La tendance est aux régions qui se dévitalisent ou se vident, déplore Marie-Ève Proulx, ministre responsable de la région du Bas-Saint-Laurent. Pour contrer ce phénomène, on doit encourager des stratégies pour occuper notre territoire, soutient celle qui est également ministre au Développement économique régional.

La ministre porte un veston et parle au micro.

Marie-Ève Proulx en conférence de presse à l'UQAR le 3 septembre 2020.

Photo : Radio-Canada / Boris Firquet

Décentralisation de la faculté de médecine vétérinaire

L’objectif est d'attirer plus de vétérinaires en région. Une pénurie de ces professionnels se fait sentir depuis quelques années dans l’Est-du-Québec.

Loin de Montréal et de Saint-Hyacinthe, où les futurs vétérinaires convergent pour leurs études, l’Est-du-Québec semble peu attrayant.

La pénurie de main-d'œuvre en région touche tous les secteurs, mais la médecine vétérinaire et l'industrie bioalimentaire sont particulièrement touchées. Nous devons agir pour enrayer ce problème, affirme le ministre André Lamontagne.

L'homme politique en veston et cravate parle dans un micro.

André Lamontagne était de passage à Rimouski pour annoncer une étude sur la possibilité d'offrir le programme de médecine vétérinaire de l'Université de Montréal à l'Université du Québec à Rimouski.

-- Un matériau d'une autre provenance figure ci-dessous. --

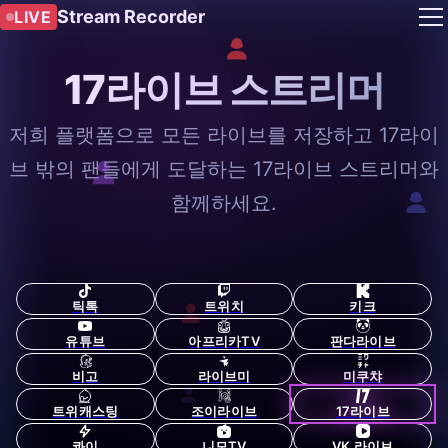
Stream Recorder
LIVE
17라이브 스트리머
저희 플랫폼으로 모든 라이브를 저장하고 17라이
브 밖의 팬들에게 도달하는 17라이브 스트리머와
함께하세요.
틱톡
트위치
키크
유튜브
아프리카TV
판다라이브
비고
라이브미
미쿠챠
트위캐스팅
조이라이브
17라이브
콰이
니모TV
VK 라이브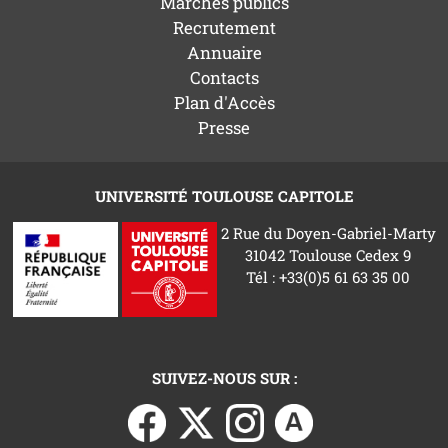
Marchés publics
Recrutement
Annuaire
Contacts
Plan d'Accès
Presse
UNIVERSITÉ TOULOUSE CAPITOLE
2 Rue du Doyen-Gabriel-Marty
31042 Toulouse Cedex 9
Tél : +33(0)5 61 63 35 00
SUIVEZ-NOUS SUR :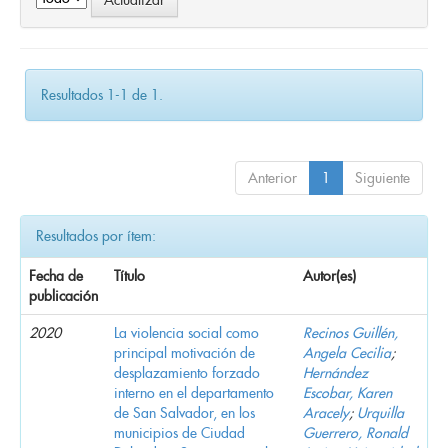
Resultados 1-1 de 1.
Anterior
1
Siguiente
Resultados por ítem:
Fecha de
Título
Autor(es)
publicación
2020
La violencia social como
Recinos Guillén,
principal motivación de
Angela Cecilia
;
desplazamiento forzado
Hernández
interno en el departamento
Escobar, Karen
de San Salvador, en los
Aracely
;
Urquilla
municipios de Ciudad
Guerrero, Ronald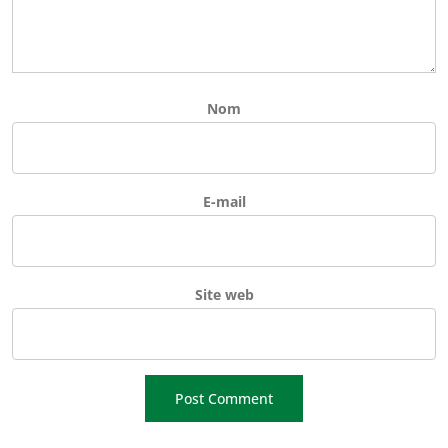
Nom
E-mail
Site web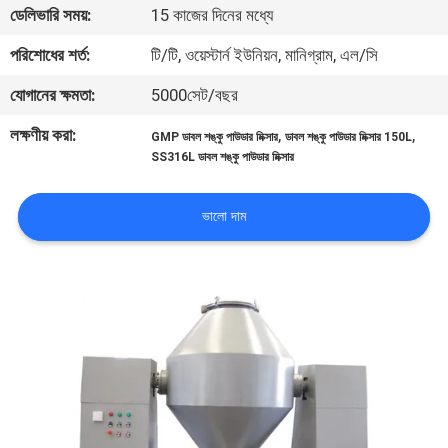
ভ্রমণ
ডেলিভারি সময়:
15 কাজের দিনের মধ্যে
পরিশোধের শর্ত:
টি/টি, ওয়েস্টার্ন ইউনিয়ন, মানিগ্রাম, এল/সি
মান
যোগানের ক্ষমতা:
5000সেট/বছর
নিয়ন্ত্রণ
লক্ষণীয় করা:
,
,
GMP ডাবল শঙ্কু পাউডার মিক্সার
ডাবল শঙ্কু পাউডার মিক্সার 150L
​​SS316L ডাবল শঙ্কু পাউডার মিক্সার
যোগাযোগ
করুন
ভালো দাম
উদ্ধৃতির
জন্য
আবেদন
সাইটম্যাপ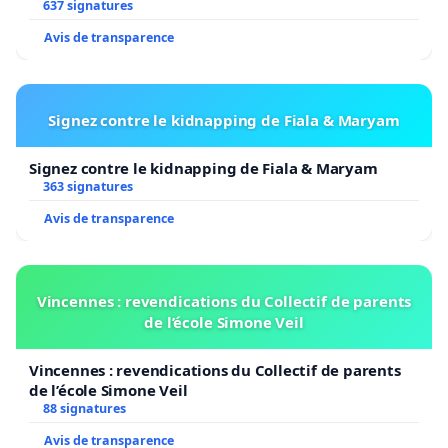
637 signatures
Avis de transparence
Signez contre le kidnapping de Fiala & Maryam
Signez contre le kidnapping de Fiala & Maryam
363 signatures
Avis de transparence
Vincennes : revendications du Collectif de parents
de l’école Simone Veil
Vincennes : revendications du Collectif de parents
de l’école Simone Veil
88 signatures
Avis de transparence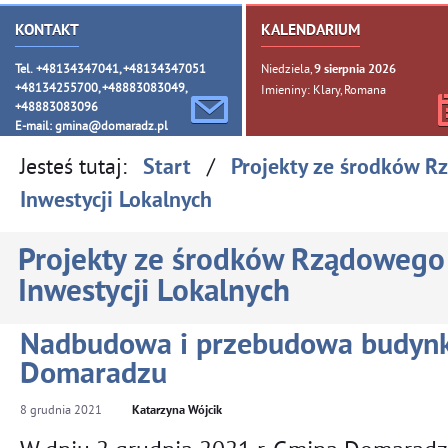
KONTAKT
KALENDARIUM
Tel. +48134347041, +48134347051
Niedziela,
9
sierpnia
2026
+48134255700, +48883083049,
Imieniny: Klary, Romana
+48883083096
E-mail:
gmina@domaradz.pl
Jesteś tutaj:
/
Start
Projekty ze środków 
Inwestycji Lokalnych
Projekty ze środków Rządowego
Inwestycji Lokalnych
Nadbudowa i przebudowa budyn
Domaradzu
8
grudnia
2021
Katarzyna Wójcik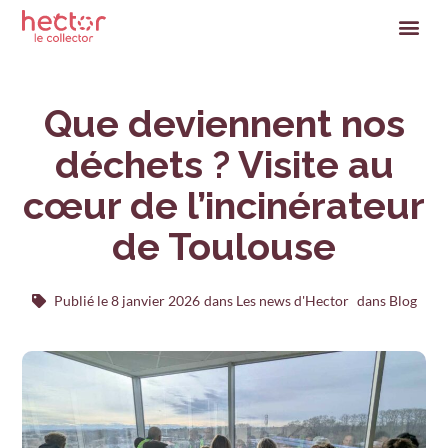
Que deviennent nos
déchets ? Visite au
cœur de l’incinérateur
de Toulouse
Publié le
8 janvier 2026
dans
Les news d'Hector
dans Blog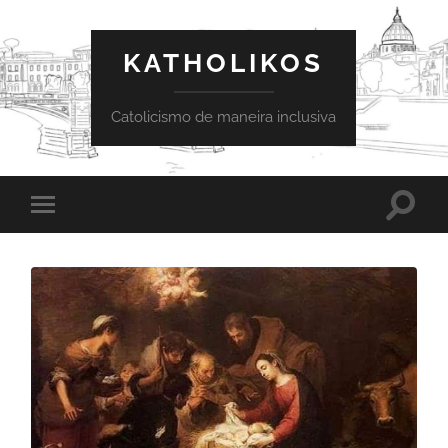
KATHOLIKOS
Catolicismo de maneira inclusiva
Toggle
Toggle
search
mobile
field
menu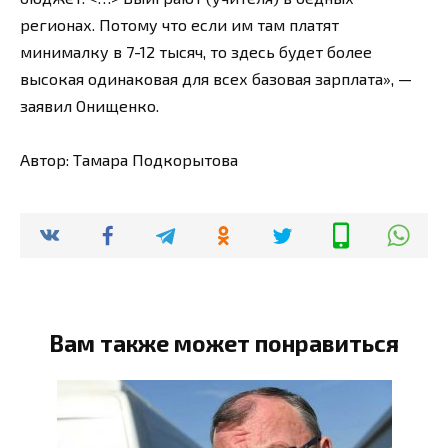
регионах. Потому что если им там платят
минималку в 7-12 тысяч, то здесь будет более
высокая одинаковая для всех базовая зарплата», —
заявил Онищенко.
Автор: Тамара Подкорытова
Вам также может понравиться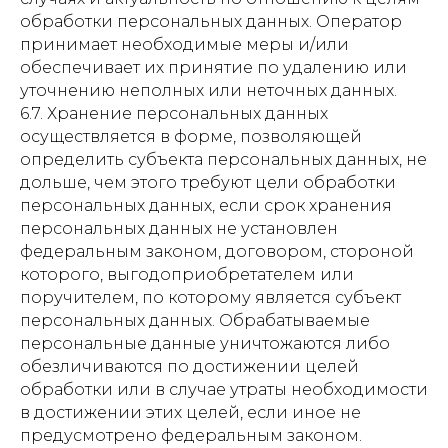
обработки персональных данных. Оператор
принимает необходимые меры и/или
обеспечивает их принятие по удалению или
уточнению неполных или неточных данных.
6.7. Хранение персональных данных
осуществляется в форме, позволяющей
определить субъекта персональных данных, не
дольше, чем этого требуют цели обработки
персональных данных, если срок хранения
персональных данных не установлен
федеральным законом, договором, стороной
которого, выгодоприобретателем или
поручителем, по которому является субъект
персональных данных. Обрабатываемые
персональные данные уничтожаются либо
обезличиваются по достижении целей
обработки или в случае утраты необходимости
в достижении этих целей, если иное не
предусмотрено федеральным законом.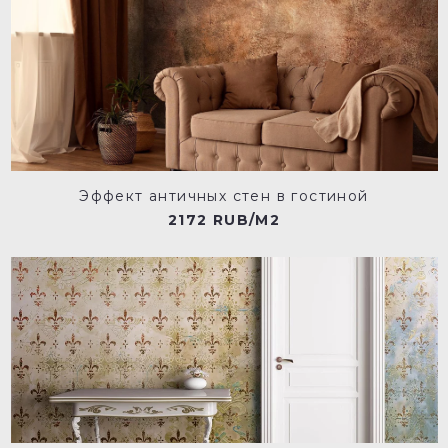
Эффект античных стен в гостиной
2172 RUB/M2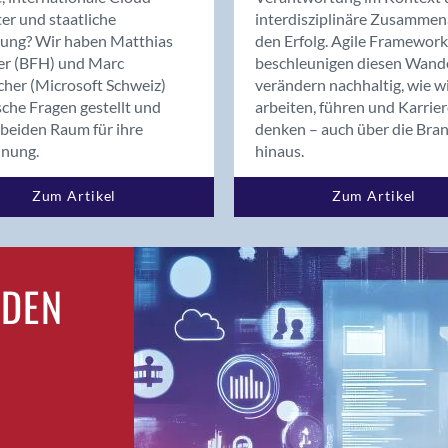
Bern
er und staatliche
interdisziplinäre Zusammen
Bern - Liebefeld
rung? Wir haben Matthias
den Erfolg. Agile Framework
er (BFH) und Marc
beschleunigen diesen Wand
Bern 15
cher (Microsoft Schweiz)
verändern nachhaltig, wie w
Bern 22
sche Fragen gestellt und
arbeiten, führen und Karrie
Bern 65
beiden Raum für ihre
denken – auch über die Bra
Bern 9
dnung.
hinaus.
Bern-Zollikofen
Zum Artikel
Zum Artikel
Biel/Bienne
Binningen
Bolligen
Bonaduz
RDEN
Bonstetten
Bottighofen
Bremgarten bei Bern
Brig
Brig-Glis
Bronschhofen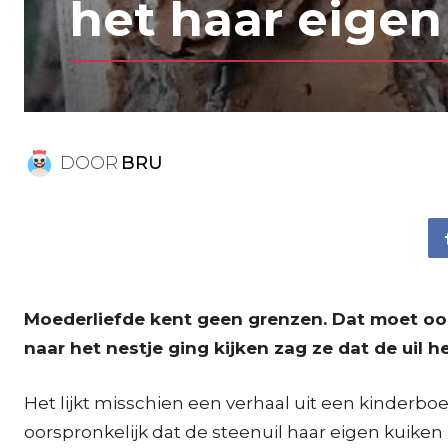
het haar eigen 
DOOR
BRU
Moederliefde kent geen grenzen. Dat moet ook 
naar het nestje ging kijken zag ze dat de uil
Het lijkt misschien een verhaal uit een kinderboe
oorspronkelijk dat de steenuil haar eigen kuiken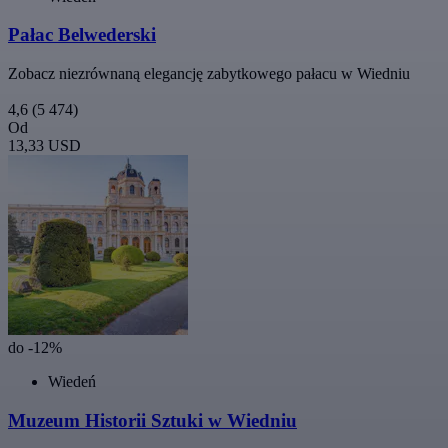
Pałac Belwederski
Zobacz niezrównaną elegancję zabytkowego pałacu w Wiedniu
4,6
(5 474)
Od
13,33 USD
do -12%
Wiedeń
Muzeum Historii Sztuki w Wiedniu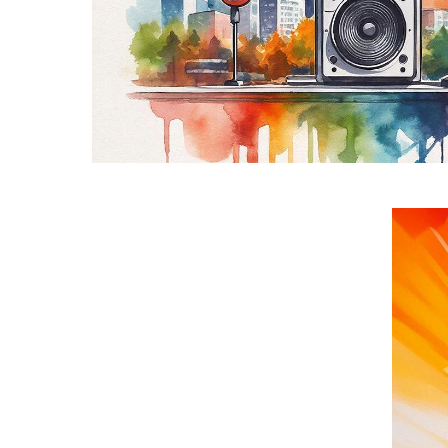
Подмосковье
пакеты Подмосковья
УЗНАТЬ БОЛЬШЕ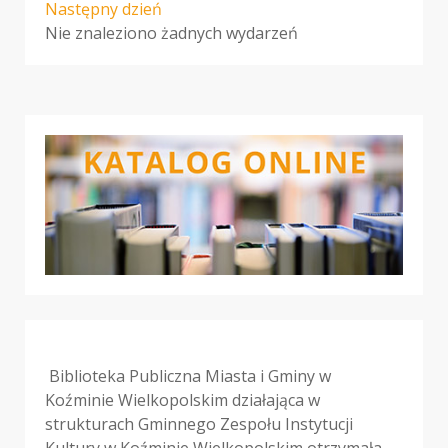
Następny dzień
Nie znaleziono żadnych wydarzeń
Biblioteka Publiczna Miasta i Gminy w
Koźminie Wielkopolskim działająca w
strukturach Gminnego Zespołu Instytucji
Kultury w Koźminie Wielkopolskim otrzymała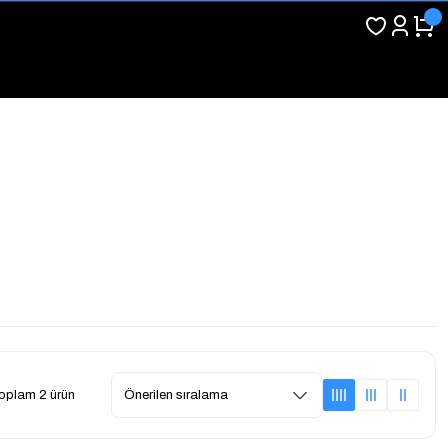
oplam 2 ürün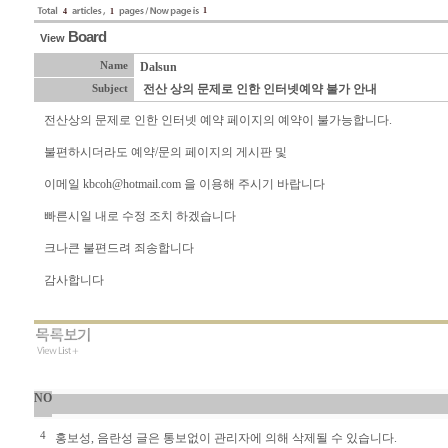
1
4
1
Board
View
Name
Dalsun
전산 상의 문제로 인한 인터넷예약 불가 안내
Subject
전산상의 문제로 인한 인터넷 예약 페이지의 예약이 불가능합니다.
불편하시더라도 예약/문의 페이지의 게시판 및
이메일
kbcoh@hotmail.com
을 이용해 주시기 바랍니다
빠른시일 내로 수정 조치 하겠습니다
크나큰 불편드려 죄송합니다
감사합니다
NO
4
홍보성, 음란성 글은 통보없이 관리자에 의해 삭제될 수 있습니다.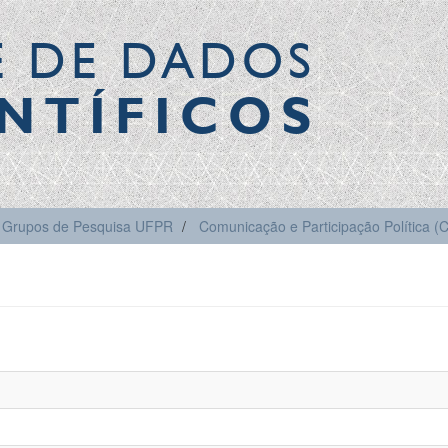
E DE DADOS
NTÍFICOS
Grupos de Pesquisa UFPR
Comunicação e Participação Política 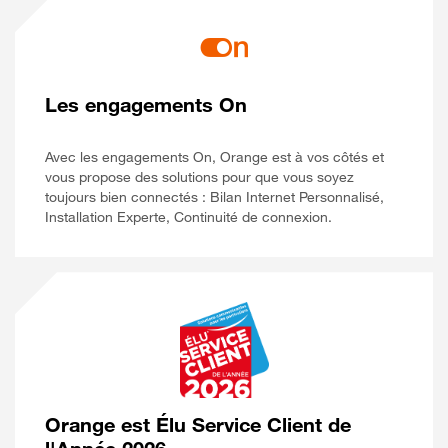
Les engagements On
Avec les engagements On, Orange est à vos côtés et
vous propose des solutions pour que vous soyez
toujours bien connectés : Bilan Internet Personnalisé,
Installation Experte, Continuité de connexion.
Orange est Élu Service Client de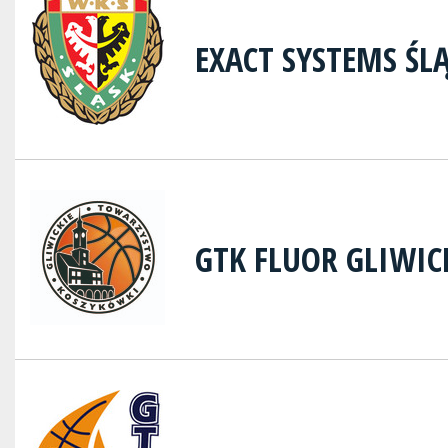
EXACT SYSTEMS Ś
GTK FLUOR GLIWIC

Photo : Radio-Canada / Boris Firquet

À l’image de certains hôpitaux régionaux, des cliniques vétérinaires font face à des ruptures de service en raison du manque du nombre de postes de vétérinaire vacants.

On espère qu’une proportion importante de ces étudiants-là se consacreront à la médecine des grands animaux […]. Mais il s’agit aussi de combler le manque de vétérinaires à tous égards en région, ajoute le recteur de l’UQAR, Jean-Pierre Ouellet.

Objectif : 2022

Si l’étude est concluante, le programme serait disponible dès l'automne 2022 à Rimouski. Le programme rimouskois accueillerait 25 étudiants par année.

Environ 70 % de la formation sera offerte en région et 30 % dans les locaux de la Faculté de médecine vétérinaire de l'UdeM, située à Saint-Hyacinthe.

Les trois premières années se tiendraient donc au campus de Rimouski, alors que la dernière se ferait à Saint-Hyacinthe.

La cinquième année, réservée aux stages cliniques, se déroulerait en partie à Saint-Hyacinthe et en partie dans des cliniques vétérinaires en région.

Partenariat

Le recteur de l’Université de Montréal, Daniel Jutras, n’exclut pas la possibilité de conclure des partenariats avec les acteurs du milieu pour la réalisation du projet, tel que l’Institut de technologie agroalimentaire au campus de La Pocatière tant pour l’apprentissage de la manipulation des animaux que pour le développement d’expertise.